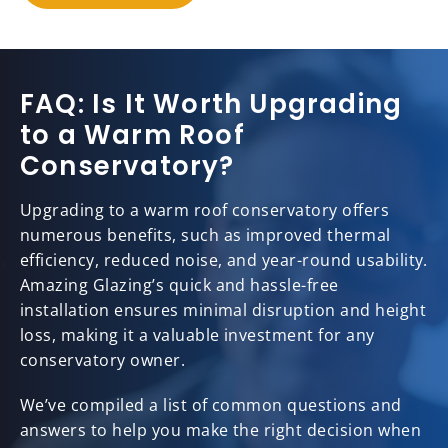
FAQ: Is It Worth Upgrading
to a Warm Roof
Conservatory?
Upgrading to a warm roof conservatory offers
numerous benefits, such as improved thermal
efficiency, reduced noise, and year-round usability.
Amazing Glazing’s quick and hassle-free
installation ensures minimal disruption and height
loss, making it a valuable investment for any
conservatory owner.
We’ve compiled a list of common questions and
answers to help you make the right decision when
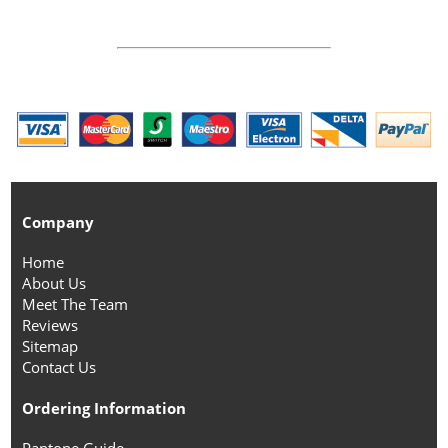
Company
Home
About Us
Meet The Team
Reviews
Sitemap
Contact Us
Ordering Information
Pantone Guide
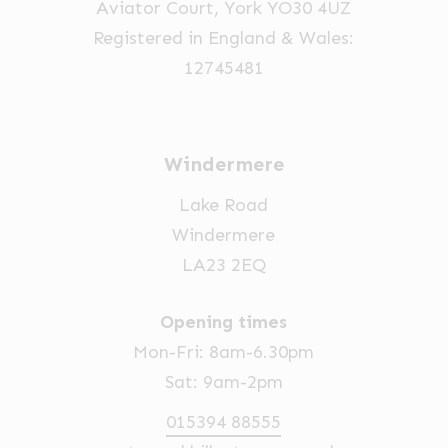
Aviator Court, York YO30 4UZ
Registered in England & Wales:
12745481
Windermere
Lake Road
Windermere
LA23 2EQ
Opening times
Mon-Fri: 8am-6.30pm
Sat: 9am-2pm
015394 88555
=-=-=-=-=
■ DIRECTIONS
Omitting the pictures, copy each record above exactly as it stands.

■ RESPONSE AREA
FAQ: Is It Worth Upgrading
to a Warm Roof
Conservatory?
Upgrading to a warm roof conservatory offers
numerous benefits, such as improved thermal
efficiency, reduced noise, and year-round usability.
Amazing Glazing’s quick and hassle-free
installation ensures minimal disruption and height
loss, making it a valuable investment for any
conservatory owner.
We’ve compiled a list of common questions and
answers to help you make the right decision when
Company
Home
About Us
Meet The Team
Reviews
Sitemap
Contact Us
Ordering Information
Pantone Guide
Aviator Court, York YO30 4UZ
Registered in England & Wales:
12745481
Windermere
Lake Road
Windermere
LA23 2EQ
Opening times
Mon-Fri: 8am-6.30pm
Sat: 9am-2pm
015394 88555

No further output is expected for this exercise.